- _Activity_
Nothing but the lines from the one with "در صورت عدم" through the end of the listing should be reproduced, each exactly and with pictures omitted.

- _Given information_

═══

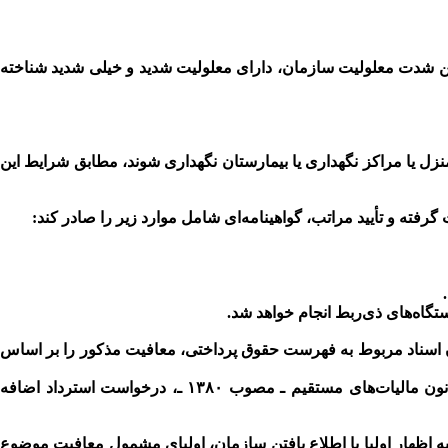
تعیین نوع و تعیین شدت معلولیت سازمان، دارای معلولیت شدید و خیلی شدید شناخته
ه در منزل یا مراکز نگهداری یا بیمارستان نگهداری شوند، مطابق شرایط این
ه و تأیید مراتب، گواهینامه‌ای شامل موارد زیر را صادر کند:
ستگاه‌های ذی‌ربط انجام خواهد شد.
زایا و دستمزد، با ضمیمه کردن اسناد مربوط به فهرست حقوق پرداختی، معافیت مذکور را بر اساس
در صورت عدم اعمال معافیت، فرد مشمول می‌تواند با ارایه مدارک مربوط و با رعایت مقررات موضوع ماده (۲۴۲) اصلاحی قانون مالیات‌های مستقیم ـ مصوب ۱۳۸۰ ـ، درخواست استرداد اضافه
 اظهار اولیا یا اطلاع یافتن سازمان، اولیای مشمول معافیت موضوع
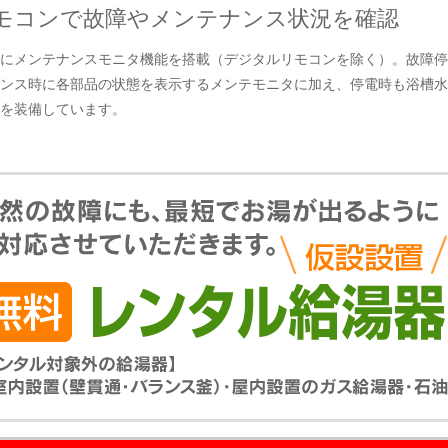
モコンで故障やメンテナンス状況を確認
にメンテナンスモニタ機能を搭載（デジタルリモコンを除く）。故障停
ンス時に各部品の状態を表示するメンテモニタに加え、停電時も浴槽水
を装備しています。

═══

- _Expected answer_
در صورت عدم اعمال معافیت، فرد مشمول می‌تواند با ارایه مدارک مربوط و با رعایت مقررات موضوع ماده (۲۴۲) اصلاحی قانون مالیات‌های مستقیم ـ مصوب ۱۳۸۰ ـ، درخواست استرداد اضافه
 اظهار اولیا یا اطلاع یافتن سازمان، اولیای مشمول معافیت موضوع
モコンで故障やメンテナンス状況を確認
にメンテナンスモニタ機能を搭載（デジタルリモコンを除く）。故障停
ンス時に各部品の状態を表示するメンテモニタに加え、停電時も浴槽水
を装備しています。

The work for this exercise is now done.